Date: Fri, 22 Jul 2022 14:08:24 -0400
From: Bruce Momjian <bruce@momjian.us>
To: "David G. Johnston" <david.g.johnston@gmail.com>
Cc: "Jonathan S. Katz" <jkatz@postgresql.org>,
	Pg Docs <pgsql-docs@lists.postgresql.org>
Subject: Re: documentation on HOT
Message-ID: <YtrnmPQR4wYR17YE@momjian.us>
References: <c59ffbd5-96ac-a5a5-a401-14f627ca1405@postgresql.org>
 <CAKFQuwZHCbKYpEKEoQe=4Vf7JxTwVLbZdiLt-W+QgJsBN7wkzw@mail.gmail.com>
 <eead3a61-6c19-f5a8-ddfc-e895cb04657f@postgresql.org>
 <YtoFKu1D/KUo0ROb@momjian.us>
 <YtqdbfLYsULvY7HB@momjian.us>
 <d331a335-129f-66d9-e44c-4073119c9238@postgresql.org>
 <CAKFQuwZ_-k6ny-tbV-AZT142vBc2eyK6LtMXxQPSCjXFTM95PQ@mail.gmail.com>
MIME-Version: 1.0
Content-Type: multipart/mixed; boundary="Xb+7Jcw9oO4WVjcm"
Content-Disposition: inline
Content-Transfer-Encoding: 8bit
In-Reply-To: 
 <CAKFQuwZ_-k6ny-tbV-AZT142vBc2eyK6LtMXxQPSCjXFTM95PQ@mail.gmail.com>
Archived-At: 
 <https://www.postgresql.org/message-id/YtrnmPQR4wYR17YE%40momjian.us>
Precedence: bulk


--Xb+7Jcw9oO4WVjcm
Content-Type: text/plain; charset=utf-8
Content-Disposition: inline
Content-Transfer-Encoding: 8bit

On Fri, Jul 22, 2022 at 09:25:43AM -0700, David G. Johnston wrote:
> On Fri, Jul 22, 2022 at 8:09 AM Jonathan S. Katz <jkatz@postgresql.org> wrote:
> I think we need to expose the information regarding columns used in predicates
> here.
> 
> "(Here, "indexed column" means any column referenced
> at all in an index definition, including for example columns that are
> tested in a partial-index predicate but are not stored in the index.)"

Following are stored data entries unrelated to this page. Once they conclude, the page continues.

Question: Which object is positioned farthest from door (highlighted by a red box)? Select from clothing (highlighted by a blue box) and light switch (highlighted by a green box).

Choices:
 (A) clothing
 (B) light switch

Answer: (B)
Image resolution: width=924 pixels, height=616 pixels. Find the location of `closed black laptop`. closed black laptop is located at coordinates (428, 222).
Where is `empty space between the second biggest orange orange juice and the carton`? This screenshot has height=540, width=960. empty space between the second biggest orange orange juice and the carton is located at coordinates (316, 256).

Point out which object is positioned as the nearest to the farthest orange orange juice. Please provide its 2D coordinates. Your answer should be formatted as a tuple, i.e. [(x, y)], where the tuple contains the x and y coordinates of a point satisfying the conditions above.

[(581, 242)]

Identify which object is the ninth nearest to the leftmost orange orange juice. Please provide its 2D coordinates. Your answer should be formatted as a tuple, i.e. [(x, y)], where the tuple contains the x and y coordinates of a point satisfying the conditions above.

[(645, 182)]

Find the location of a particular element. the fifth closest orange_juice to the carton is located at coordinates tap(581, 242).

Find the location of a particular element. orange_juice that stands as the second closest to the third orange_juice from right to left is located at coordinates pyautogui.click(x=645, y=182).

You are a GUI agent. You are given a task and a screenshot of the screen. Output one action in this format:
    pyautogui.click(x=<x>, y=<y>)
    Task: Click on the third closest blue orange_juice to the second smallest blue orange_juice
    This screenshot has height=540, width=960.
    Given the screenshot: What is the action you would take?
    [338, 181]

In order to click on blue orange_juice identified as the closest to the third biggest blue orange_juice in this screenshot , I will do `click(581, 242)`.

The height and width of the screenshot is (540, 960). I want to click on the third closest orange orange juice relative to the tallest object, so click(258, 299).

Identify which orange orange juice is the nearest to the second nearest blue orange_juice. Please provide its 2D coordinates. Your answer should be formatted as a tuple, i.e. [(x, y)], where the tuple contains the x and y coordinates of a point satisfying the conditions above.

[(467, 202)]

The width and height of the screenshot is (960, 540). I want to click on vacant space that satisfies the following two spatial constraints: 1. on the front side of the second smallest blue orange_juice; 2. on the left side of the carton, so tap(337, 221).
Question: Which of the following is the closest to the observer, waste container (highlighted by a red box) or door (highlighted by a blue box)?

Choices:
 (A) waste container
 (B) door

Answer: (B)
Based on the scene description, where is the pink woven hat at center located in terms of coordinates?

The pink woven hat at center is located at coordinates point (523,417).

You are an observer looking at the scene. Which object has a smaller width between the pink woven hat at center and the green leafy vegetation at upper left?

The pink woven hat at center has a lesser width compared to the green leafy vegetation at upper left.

Okay, I clarified this in the attached patch.

> I get it is an implementation detail but explaining the name seems like a good
> thing to do as well:
> 
> "Without HOT, every version of a row in an update chain has its own index
> entries, even if all indexed columns are the same.  With HOT, a new tuple
> placed on the same page and with all indexed columns the same as its
> parent row version does not get new index entries.  This means there is
> only one index entry for the entire update chain on the heap page.
> An index-entry-less tuple is marked with the HEAP_ONLY_TUPLE flag."

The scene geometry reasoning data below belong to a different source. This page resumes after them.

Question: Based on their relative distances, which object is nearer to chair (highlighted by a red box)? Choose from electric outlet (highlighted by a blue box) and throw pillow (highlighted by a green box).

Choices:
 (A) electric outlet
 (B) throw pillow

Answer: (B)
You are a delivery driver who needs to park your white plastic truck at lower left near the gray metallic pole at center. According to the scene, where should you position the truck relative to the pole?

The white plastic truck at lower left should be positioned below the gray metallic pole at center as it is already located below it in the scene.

I don't see how the chain is useful for people trying to understand how
to benefit from this feature.

> Where the last sentence becomes: "Those index-entry-less tuples (yeah, still
> dislike triple-hypenation...) are thus named "Heap-Only Tuples".
> 
> (I've actually incorporated this as I think it should be down below, as a
> lead-in to the listing of conditions for when the optimization can be used.)
> 
> Then maybe "can be removed during select" should be reworded as:
> 
> "No longer visible heap-only tuples can be removed during normal
> operation, including <command>SELECT</command>s, instead of requiring
> periodic vacuum operations."

I added a no-longer-visible qualifier to the patch.

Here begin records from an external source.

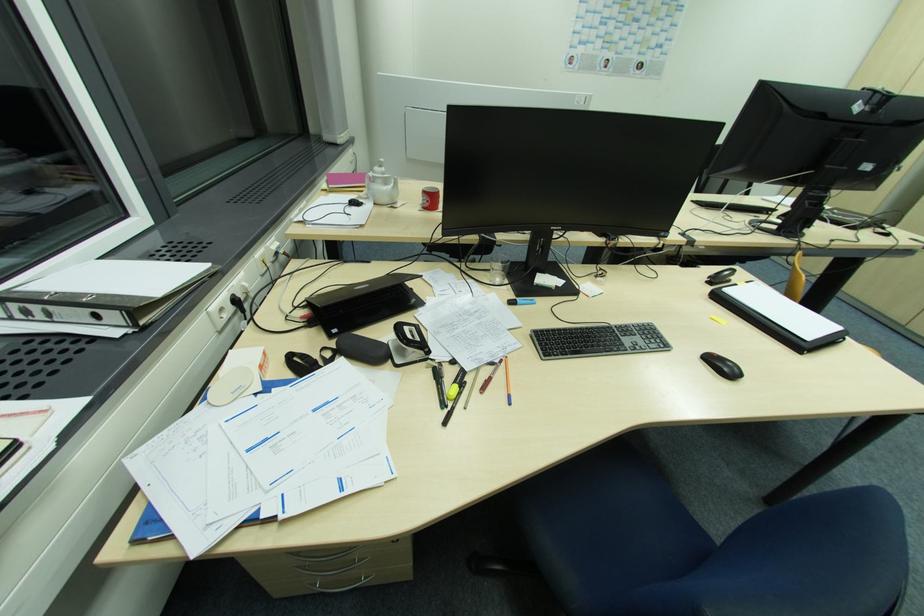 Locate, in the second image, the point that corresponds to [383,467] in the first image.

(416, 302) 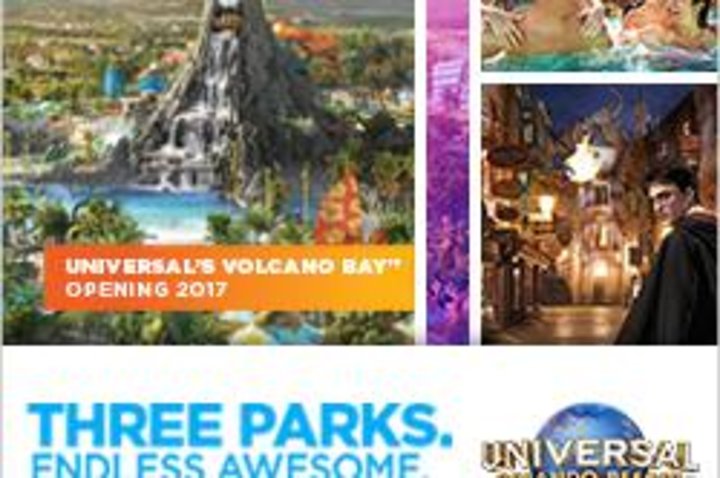 Image resolution: width=720 pixels, height=478 pixels. Identify the location of lights. (603, 269), (546, 202). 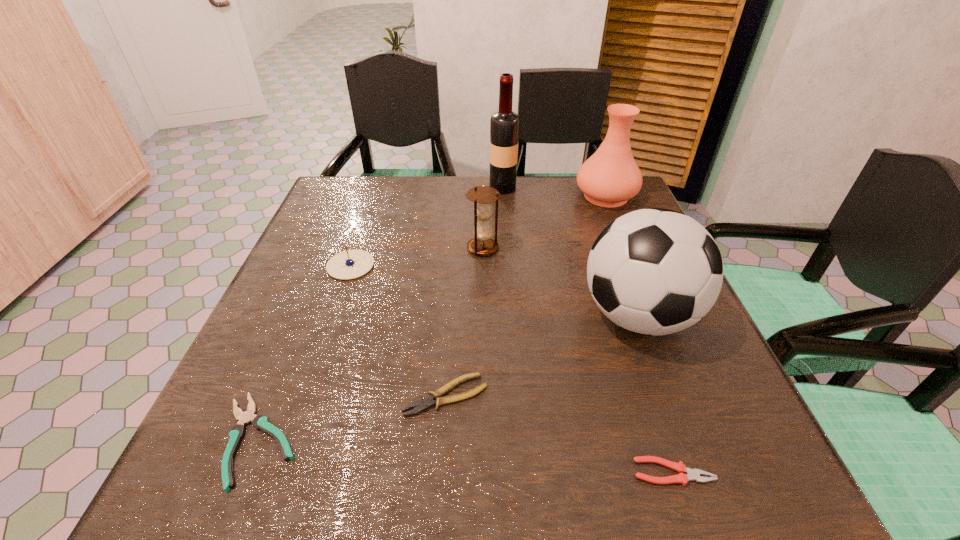 Find the location of a particular element. Image resolution: width=960 pixels, height=540 pixels. vase situated at the right edge is located at coordinates (610, 177).

This screenshot has height=540, width=960. What are the coordinates of `soccer ball present at the right edge` in the screenshot? It's located at (654, 271).

The height and width of the screenshot is (540, 960). What are the coordinates of `pliers present at the right edge` in the screenshot? It's located at (x=694, y=474).

Where is `object positioned at the near left corner`? Image resolution: width=960 pixels, height=540 pixels. object positioned at the near left corner is located at coordinates (260, 422).

You are a GUI agent. You are given a task and a screenshot of the screen. Output one action in this format:
    pyautogui.click(x=<x>, y=<y>)
    Task: Click on the object present at the far right corner
    This screenshot has height=540, width=960.
    Given the screenshot: What is the action you would take?
    pyautogui.click(x=610, y=177)

Image resolution: width=960 pixels, height=540 pixels. I want to click on object positioned at the near right corner, so click(x=694, y=474).

In the image, there is a desktop. Find the location of `vacant space at the far edge`. vacant space at the far edge is located at coordinates (512, 195).

The height and width of the screenshot is (540, 960). Identify the location of free space at the near edge of the desktop. (575, 468).

Find the location of a particular element. free region at the left edge of the desktop is located at coordinates (306, 261).

This screenshot has height=540, width=960. In the image, there is a desktop. Identify the location of free space at the right edge. (637, 335). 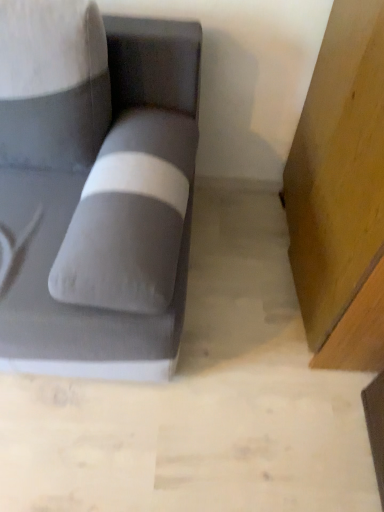 The width and height of the screenshot is (384, 512). What do you see at coordinates (103, 207) in the screenshot?
I see `suede gray couch at center` at bounding box center [103, 207].

Image resolution: width=384 pixels, height=512 pixels. I want to click on suede gray couch at center, so click(103, 207).

The width and height of the screenshot is (384, 512). Identify the location of suede gray couch at center. (103, 207).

> The original heap entry the index points to cannot be removed. "Old versions of
> heap-only tuples" vs. "No longer visible heap-only tuples" is probably a style
> choice.  There are basically three different "versions" in context here though
> so avoiding "old versions" has some appeal to me.
> 
> I'm not a fan of:
> 
> "Fortunately, there is an automatic system..."
> 
> I'd like to give credit to the fact we engineered a solution to the downsides,
> so change the lead-in paragraph to the conditions listing to be:

Yeah, good point.  We didn't stumble upon this feature.  I have adjusted
that wording.

> "To mitigate these downsides PostgreSQL implements an optimization whereby
> sometimes only the heap tuple is created, not the index entry, when performing
> an update.  In a case of giving things obvious and meaningful names, this is
> the Heap-Only Tuple (HOT) Optimization.  This optimization is possible when:"

Sorry, I don't like the above since it isn't precise and the "In a case
of giving things obvious and meaningful names" seems odd.

-- 
  Bruce Momjian  <bruce@momjian.us>        https://momjian.us
  EDB                                      https://enterprisedb.com

  Indecision is a decision.  Inaction is an action.  Mark Batterson


--Xb+7Jcw9oO4WVjcm
Content-Type: text/x-diff; charset=us-ascii
Content-Disposition: attachment; filename="hot.diff"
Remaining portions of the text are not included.